Problem Understanding

We are given a collection of rooms connected by doors. Each door can be traversed in both directions, so physically the layout is an undirected connected graph. However, each door has a constraint: it can only be locked from one specific endpoint, the endpoint listed as a in the input pair (a, b).

To lock a door, you must be standing in room a while dealing with that door. Since you move freely through open doors, the only difficulty is ensuring that, during your traversal of the building, you are positioned correctly to lock every door at least once.

You start inside the building, the main entrance is already locked, and you are allowed to request additional “exits” in some rooms.
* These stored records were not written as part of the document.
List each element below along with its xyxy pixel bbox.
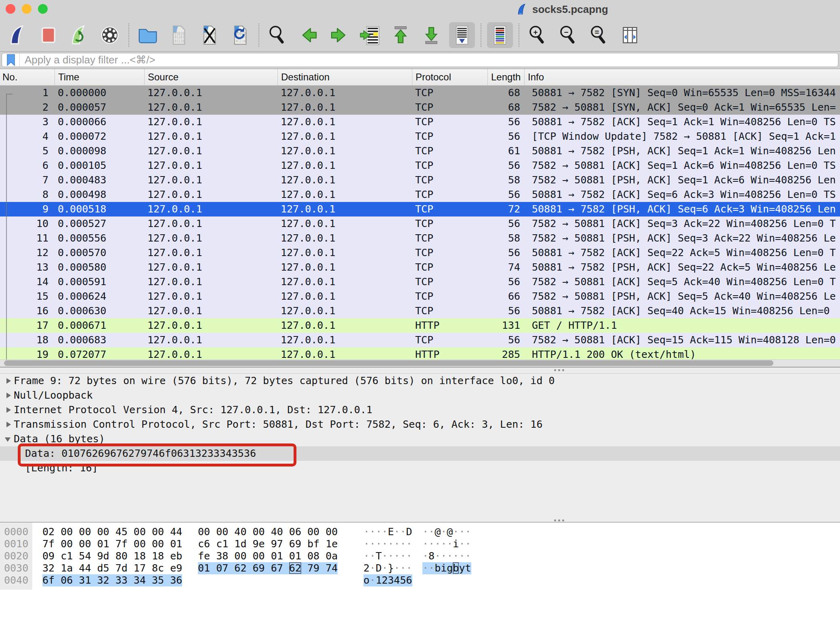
- ascii-char[interactable]: 5: [400, 574, 406, 586]
- hex-byte[interactable]: 36: [170, 574, 182, 586]
- ascii-char[interactable]: 1: [376, 574, 382, 586]
- ascii-char[interactable]: ·: [441, 538, 447, 550]
- hex-byte[interactable]: 45: [116, 526, 128, 538]
- ascii-char[interactable]: ·: [394, 538, 400, 550]
- auto-scroll-button[interactable]: [449, 22, 475, 48]
- hex-byte[interactable]: 54: [79, 550, 91, 562]
- ascii-char[interactable]: ·: [406, 562, 412, 574]
- ascii-char[interactable]: ·: [428, 562, 435, 574]
- hex-byte[interactable]: 35: [152, 574, 164, 586]
- packet-row[interactable]: 10.000000127.0.0.1127.0.0.1TCP6850881 → …: [0, 86, 840, 100]
- hex-byte[interactable]: 17: [134, 562, 146, 574]
- column-header-no[interactable]: No.: [0, 69, 55, 85]
- ascii-char[interactable]: ·: [406, 538, 412, 550]
- packet-row[interactable]: 150.000624127.0.0.1127.0.0.1TCP667582 → …: [0, 289, 840, 304]
- ascii-char[interactable]: ·: [441, 526, 447, 538]
- hex-byte[interactable]: 00: [198, 526, 210, 538]
- hex-byte[interactable]: 7f: [42, 538, 55, 550]
- hex-byte[interactable]: 40: [234, 526, 246, 538]
- ascii-char[interactable]: ·: [388, 538, 394, 550]
- packet-row[interactable]: 180.000683127.0.0.1127.0.0.1TCP567582 → …: [0, 333, 840, 347]
- ascii-char[interactable]: ·: [370, 526, 376, 538]
- hex-byte[interactable]: 62: [234, 562, 246, 574]
- ascii-char[interactable]: ·: [363, 538, 370, 550]
- ascii-char[interactable]: ·: [435, 538, 441, 550]
- ascii-char[interactable]: @: [435, 526, 441, 538]
- stop-capture-button[interactable]: [36, 22, 61, 48]
- ascii-char[interactable]: ·: [388, 550, 394, 562]
- packet-row[interactable]: 20.000057127.0.0.1127.0.0.1TCP687582 → 5…: [0, 100, 840, 115]
- close-file-button[interactable]: 010100110101110: [196, 22, 222, 48]
- ascii-char[interactable]: ·: [394, 550, 400, 562]
- ascii-char[interactable]: ·: [370, 562, 376, 574]
- ascii-char[interactable]: 2: [382, 574, 388, 586]
- detail-row[interactable]: Transmission Control Protocol, Src Port:…: [0, 417, 840, 432]
- ascii-char[interactable]: ·: [382, 526, 388, 538]
- zoom-out-button[interactable]: −: [556, 22, 582, 48]
- pane-splitter-top[interactable]: [0, 367, 840, 374]
- ascii-char[interactable]: ·: [428, 526, 435, 538]
- ascii-char[interactable]: ·: [422, 562, 428, 574]
- ascii-char[interactable]: ·: [382, 562, 388, 574]
- zoom-original-button[interactable]: =: [586, 22, 612, 48]
- ascii-char[interactable]: 8: [428, 550, 435, 562]
- ascii-char[interactable]: D: [376, 562, 382, 574]
- ascii-char[interactable]: 4: [394, 574, 400, 586]
- hex-byte[interactable]: 00: [152, 526, 164, 538]
- ascii-char[interactable]: ·: [422, 538, 428, 550]
- hex-byte[interactable]: 31: [79, 574, 91, 586]
- ascii-char[interactable]: ·: [400, 562, 406, 574]
- column-header-time[interactable]: Time: [55, 69, 144, 85]
- ascii-char[interactable]: ·: [370, 538, 376, 550]
- title-bar[interactable]: socks5.pcapng: [0, 0, 840, 19]
- hex-byte[interactable]: 1e: [326, 538, 338, 550]
- ascii-char[interactable]: ·: [382, 538, 388, 550]
- hex-byte[interactable]: 01: [289, 550, 301, 562]
- ascii-char[interactable]: ·: [441, 550, 447, 562]
- packet-row[interactable]: 40.000072127.0.0.1127.0.0.1TCP56[TCP Win…: [0, 129, 840, 144]
- ascii-char[interactable]: ·: [459, 526, 465, 538]
- zoom-in-button[interactable]: +: [525, 22, 551, 48]
- ascii-char[interactable]: ·: [453, 526, 459, 538]
- packet-row[interactable]: 160.000630127.0.0.1127.0.0.1TCP5650881 →…: [0, 304, 840, 318]
- start-capture-button[interactable]: [5, 22, 31, 48]
- ascii-char[interactable]: o: [363, 574, 370, 586]
- go-to-packet-button[interactable]: [357, 22, 383, 48]
- splitter-grip-top[interactable]: [554, 369, 565, 372]
- column-header-protocol[interactable]: Protocol: [412, 69, 487, 85]
- packet-row[interactable]: 60.000105127.0.0.1127.0.0.1TCP567582 → 5…: [0, 158, 840, 173]
- hex-byte[interactable]: 38: [216, 550, 228, 562]
- hex-byte[interactable]: 33: [116, 574, 128, 586]
- go-back-button[interactable]: [296, 22, 321, 48]
- open-file-button[interactable]: [135, 22, 161, 48]
- ascii-char[interactable]: i: [441, 562, 447, 574]
- hex-byte[interactable]: 18: [134, 550, 146, 562]
- ascii-char[interactable]: ·: [465, 550, 471, 562]
- ascii-char[interactable]: g: [447, 562, 453, 574]
- hex-byte[interactable]: 02: [42, 526, 55, 538]
- hex-byte[interactable]: 06: [289, 526, 301, 538]
- ascii-char[interactable]: t: [465, 562, 471, 574]
- packet-row[interactable]: 50.000098127.0.0.1127.0.0.1TCP6150881 → …: [0, 144, 840, 158]
- hex-byte[interactable]: 07: [216, 562, 228, 574]
- ascii-char[interactable]: ·: [422, 550, 428, 562]
- hex-byte[interactable]: 69: [253, 562, 265, 574]
- ascii-char[interactable]: ·: [453, 550, 459, 562]
- hex-byte[interactable]: eb: [170, 550, 182, 562]
- hex-byte[interactable]: 32: [42, 562, 55, 574]
- ascii-char[interactable]: ·: [382, 550, 388, 562]
- hex-byte[interactable]: 1d: [234, 538, 246, 550]
- column-header-destination[interactable]: Destination: [277, 69, 412, 85]
- hex-byte[interactable]: 9e: [253, 538, 265, 550]
- save-file-button[interactable]: 010100110101110: [166, 22, 191, 48]
- ascii-char[interactable]: ·: [465, 526, 471, 538]
- ascii-char[interactable]: b: [453, 562, 459, 574]
- reload-file-button[interactable]: 010100110101110: [227, 22, 253, 48]
- capture-options-button[interactable]: [97, 22, 123, 48]
- expand-chevron-icon[interactable]: [6, 393, 11, 398]
- hex-row[interactable]: 00107f 00 00 01 7f 00 00 01c6 c1 1d 9e 9…: [0, 538, 840, 550]
- hex-byte[interactable]: 69: [289, 538, 301, 550]
- hex-byte[interactable]: 08: [307, 550, 319, 562]
- ascii-char[interactable]: 2: [363, 562, 370, 574]
- display-filter-input[interactable]: [20, 54, 838, 66]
An exit is a special connection that allows you to leave or re-enter the building from that room. Each exit effectively lets you start or end a traversal segment at that room.
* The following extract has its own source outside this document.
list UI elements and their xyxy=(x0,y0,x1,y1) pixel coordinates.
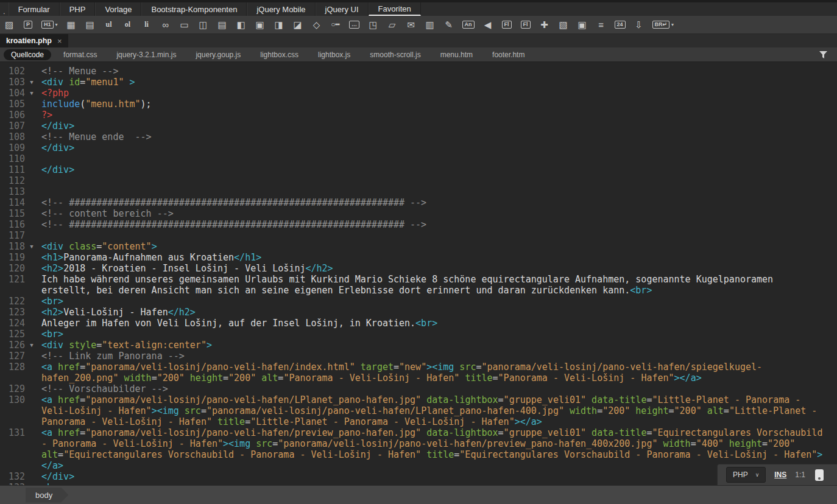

The task is to determine the minimum number of exits needed so that it is possible to plan a walk inside the building such that every door can be locked according to its constraint, and after completing everything you can leave.

The key structural constraint is that each door imposes a directional requirement on how it should be “covered” during the walk: for a door (a, b), it is only satisfied when you traverse it in a way that you are at a at the moment it is locked. This turns the problem into balancing how many “operations” must start from certain nodes.

The input constraints are large, with up to 100,000 rooms and 1,000,000 doors. This immediately rules out any quadratic or even near-quadratic simulation over paths. Any correct solution must process the graph in linear time, essentially O(n + m).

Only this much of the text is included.